At the same time, rapid advancements in Integrated Circuit (IC) technology have established the hardware foundation for low-power, high-bandwidth, and highly integrated embedded neural interfaces. These innovations allow closed-loop systems to execute real-time computations and decision-making in miniaturized and low-latency environments. The synergistic fusion of AI and IC technologies is laying the groundwork for the realization of “on-chip intelligence for neuromodulation” in the future.

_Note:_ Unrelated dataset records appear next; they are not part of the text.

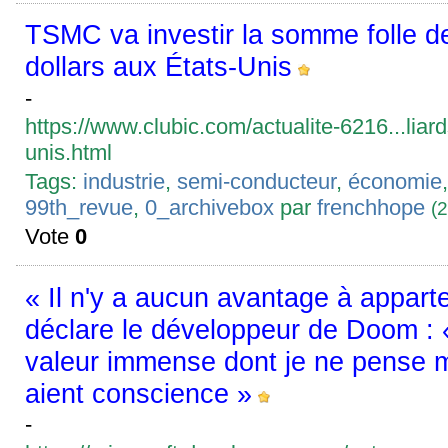
TSMC va investir la somme folle de
dollars aux États-Unis
-
https://www.clubic.com/actualite-6216...liard
unis.html
Tags:
industrie
,
semi-conducteur
,
économie
99th_revue
,
0_archivebox
par
frenchhope
(
Vote
0
« Il n'y a aucun avantage à apparte
déclare le développeur de Doom : « 
valeur immense dont je ne pense 
aient conscience »
-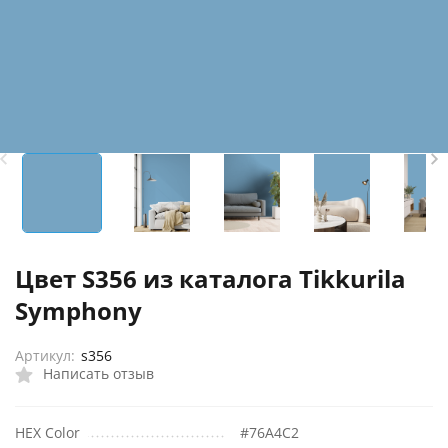
Цвет S356 из каталога Tikkurila
Symphony
Артикул:
s356
Написать отзыв
HEX Color
#76A4C2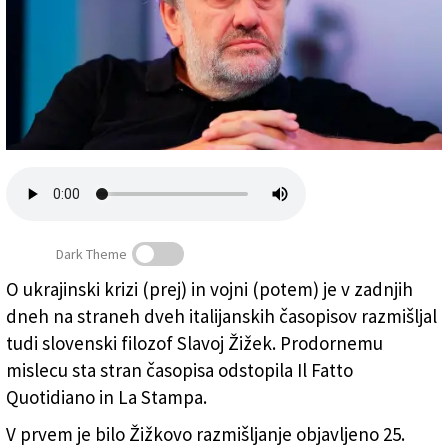
Založnik
Zadruga PD
Naročnine
Dark Theme
O ukrajinski krizi (prej) in vojni (potem) je v zadnjih
dneh na straneh dveh italijanskih časopisov razmišljal
Slavoj Žižek (ANSA)
tudi slovenski filozof Slavoj Žižek. Prodornemu
mislecu sta stran časopisa odstopila Il Fatto
Quotidiano in La Stampa.
V prvem je bilo Žižkovo razmišljanje objavljeno 25.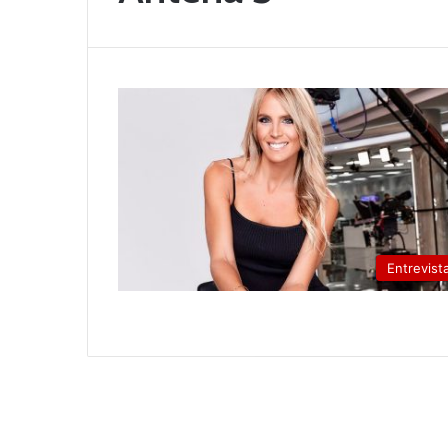
Entrevist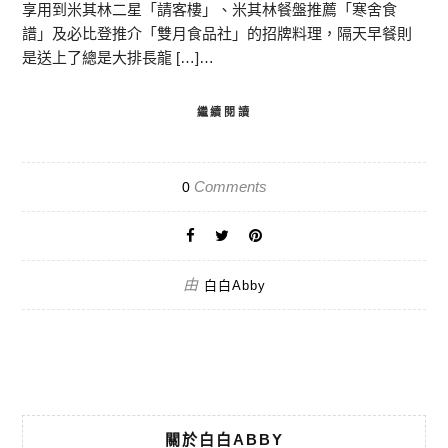
享用到米其林二星「請客樓」、米其林餐盤推薦「寒舍食
譜」及必比登推介「雙月食品社」的招牌料理，隔天早餐則
是送上了總是大排長龍 […]…
繼續閱讀
Comments
0
由
白白Abby
關於白白ABBY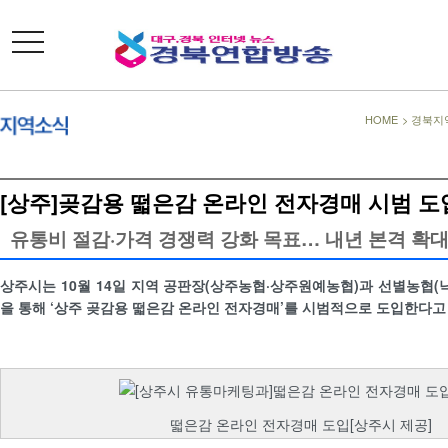
toggle
navigation
HOME
>
경북지
[상주]곶감용 떫은감 온라인 전자경매 시범 도
유통비 절감·가격 경쟁력 강화 목표… 내년 본격 확대
상주시는 10월 14일 지역 공판장(상주농협·상주원예농협)과 선별농협(낙
을 통해 ‘상주 곶감용 떫은감 온라인 전자경매’를 시범적으로 도입한다고
떫은감 온라인 전자경매 도입[상주시 제공]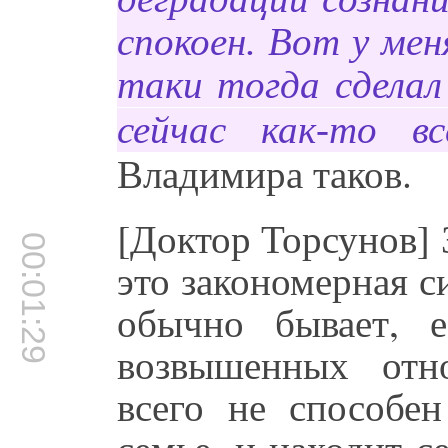
спокоен. Вот у мен
таки тогда сделал
сейчас как-то в
Владимира таков.
[Доктор Торсунов] 
00:01:29
это закономерная с
обычно бывает, 
возвышенных отн
всего не способе
семье, и находит с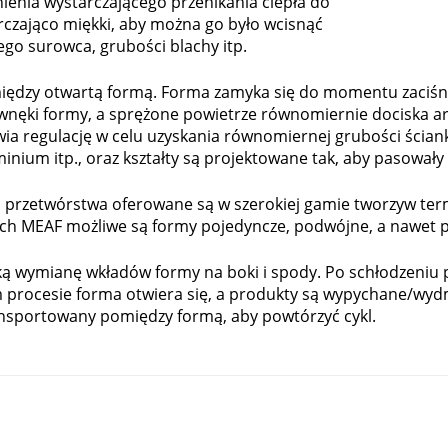
enia wystarczającego przenikania ciepła do
arczająco miękki, aby można go było wcisnąć
go surowca, grubości blachy itp.
iędzy otwartą formą. Forma zamyka się do momentu zaciśni
 wnęki formy, a sprężone powietrze równomiernie dociska ar
wia regulację w celu uzyskania równomiernej grubości ścian
uminium itp., oraz kształty są projektowane tak, aby pasował
przetwórstwa oferowane są w szerokiej gamie tworzyw termo
ach MEAF możliwe są formy pojedyncze, podwójne, a nawet p
ką wymianę wkładów formy na boki i spody. Po schłodzeniu
m procesie forma otwiera się, a produkty są wypychane/wyd
ansportowany pomiędzy formą, aby powtórzyć cykl.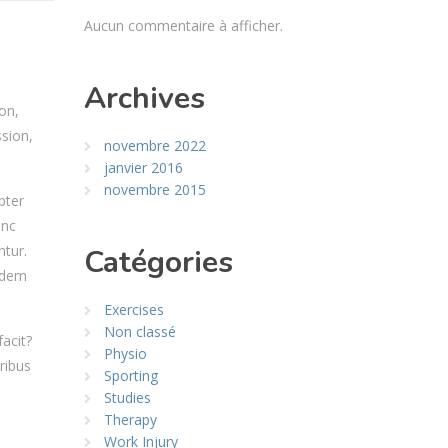
Aucun commentaire à afficher.
Archives
on,
ssion,
novembre 2022
janvier 2016
novembre 2015
pter
anc
tur.
Catégories
uidem
Exercises
Non classé
acit?
Physio
ribus
Sporting
Studies
Therapy
Work Injury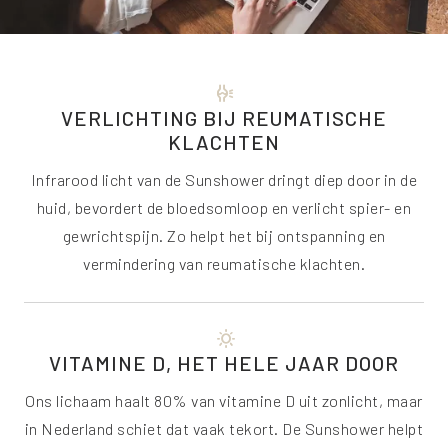
rheumatology
VERLICHTING BIJ REUMATISCHE
KLACHTEN
Infrarood licht van de Sunshower dringt diep door in de
huid, bevordert de bloedsomloop en verlicht spier- en
gewrichtspijn. Zo helpt het bij ontspanning en
vermindering van reumatische klachten.
sunny
VITAMINE D, HET HELE JAAR DOOR
Ons lichaam haalt 80% van vitamine D uit zonlicht, maar
in Nederland schiet dat vaak tekort. De Sunshower helpt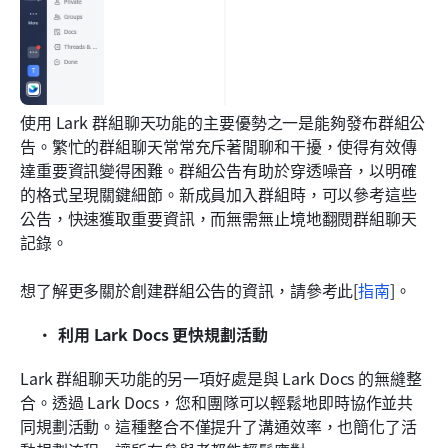
使用 Lark 群組聊天功能的主要優勢之一是能夠發布群組公
告。繁忙的群組聊天常常充斥著閒聊和干擾，使得有效傳
達重要資訊變得困難。群組公告有助於穿透噪音，以明確
的格式呈現關鍵細節。新成員加入群組時，可以參考這些
公告，快速獲取重要資訊，而無需無止境地翻閱群組聊天
記錄。
想了解更多關於創建群組公告的資訊，請參考此[
指南
]。
利用 Lark Docs 更快規劃活動
Lark 群組聊天功能的另一項好處是與 Lark Docs 的無縫整
合。透過 Lark Docs，您和團隊可以輕鬆地即時協作並共
同規劃活動。這種整合不僅提升了溝通效率，也簡化了活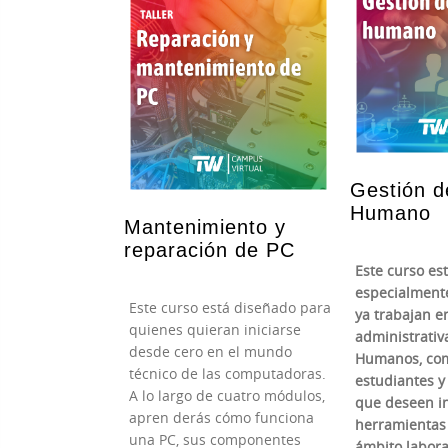
Gestión d
Humano
Mantenimiento y
reparación de PC
Este curso es
especialment
Este curso está diseñado para
ya trabajan e
quienes quieran iniciarse
administrativ
desde cero en el mundo
Humanos, co
técnico de las computadoras.
estudiantes 
A lo largo de cuatro módulos,
que deseen i
apren derás cómo funciona
herramientas 
una PC, sus componentes
ámbito labora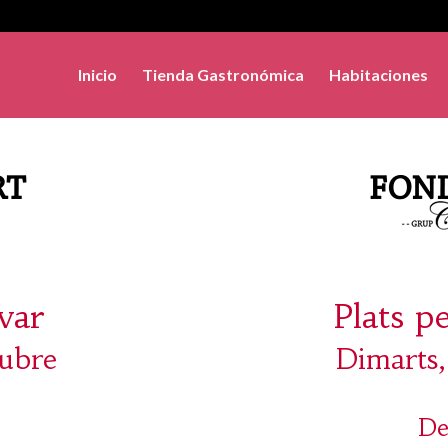
Inicio
Tienda Gastronómica
Habitaciones
evar
Plats p
tubre
Dimarts,
De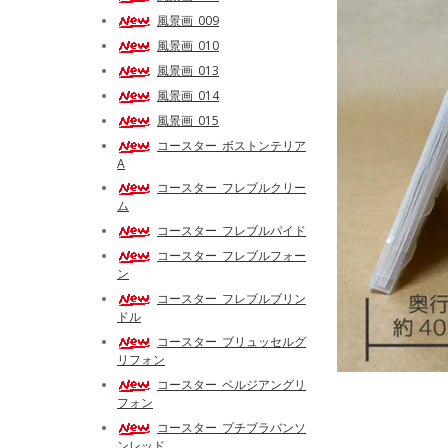
風景画_009
風景画_010
風景画_013
風景画_014
風景画_015
コースター_ボストンテリア
A
コースター_フレブルクリー
ム
コースター_フレブルパイド
コースター_フレブルフォー
ン
コースター_フレブルブリン
ドル
コースター_ブリュッセルグ
リフォン
コースター_ベルジアングリ
フォン
コースター_プチブラバンソ
ンレッド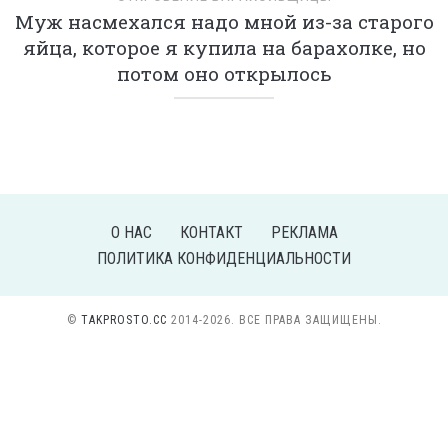
Муж насмехался надо мной из-за старого
яйца, которое я купила на барахолке, но
потом оно открылось
О НАС
КОНТАКТ
РЕКЛАМА
ПОЛИТИКА КОНФИДЕНЦИАЛЬНОСТИ
©
TAKPROSTO.CC
2014-2026. ВСЕ ПРАВА ЗАЩИЩЕНЫ.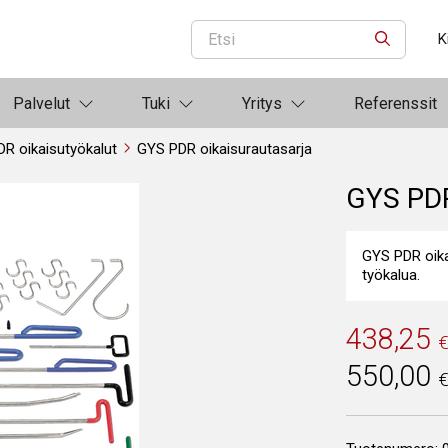
K
ETSI
Palvelut
Tuki
Yritys
Referenssit
DR oikaisutyökalut
GYS PDR oikaisurautasarja
GYS PDR
GYS PDR oika
työkalua.
438,25
550,00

Despite significant progress in AI-driven and IC-supported closed-loop neuromodulation systems within academic research, translating these innovations into clinical practice remains challenging. Issues such as limited data generalizability, trade-offs between real-time performance and power consumption, long-term in vivo stability, and biocompatibility constraints continue to pose hurdles. Furthermore, the complexities of clinical environments necessitate increased algorithmic robustness, enhanced hardware safety, and a capacity for individualized parameter tuning. Thus, there is an urgent need to systematically review existing research, analyze the collaborative roles of AI and IC technologies in CLNM, and assess their clinical applicability.

In this context, a review paper led by Chair Professor Mohamad Sawan’s research center, recently published in the emerging journal Neuroelectronics, aims to deliver a clinically oriented systematic review of the latest advances in AI-driven closed-loop neuromodulation algorithms and IC-enabled neural interface technologies. This work evaluates their effectiveness, limitations, and evolving trends within clinical practice while proposing a forward-looking roadmap that integrates AI and IC innovations to meet unmet clinical needs. Designed to serve as a valuable resource, this review aims to advance the research and application of intelligent neuroelectronic systems.

Our Ph.D. candidate Junzhe Wang and Yunsheng Liao are the co-first authors, with Dr. Jie Yang and Prof. Mohamad Sawan  as corresponding authors.

Research Highlights

1) Provide an overview of state-of-the-art AI-driven algorithms and IC-enabled technologies;

2) Summarize the CLNM landscape which emphasizes the clinical practice-oriented perspective;

3) Clarify the effectiveness of implementing CLNM in clinical settings;

4) Describe the roadmap for integrating AI and IC innovations to address unmet clinical needs.

Abstract

Closed-loop neuromodulation (CLNM) has emerged as a transformative approach for treating neurological disorders, enabling precise and adaptive interventions through real-time monitoring and modulation of neural activity. Although advancements in artificial intelligence (AI) have unlocked new possibilities for more accurate closed-loop systems, and significant progress has been made in this area within academia, challenges persist in translating these technologies into clinical practice. Similarly, integrated circuits (IC) have been pivotal in optimizing power consumption, latency, and device miniaturization. However, further innovations are still required to meet the stringent demands of clinical environments. This review not only provides an overview of state-of-the-art AI-driven algorithms and IC-enabled technologies that are reshaping the neuromodulation landscape but also emphasizes a clinical practice-oriented perspective. Through analysis of related clinical trials, we highlight both the effectiveness and the obstacles of implementing these technologies in clinical settings. Finally, we propose a roadmap for integrating AI and IC innovations to address unmet clinical needs, offering insights into the future of CLNM.

Fig 2. Building blocks of conventional biomedical devices. EEG, EMG, and ECG are among the biosignals used for various applications, including seizure prediction, arrhythmia detection, and gesture recognition.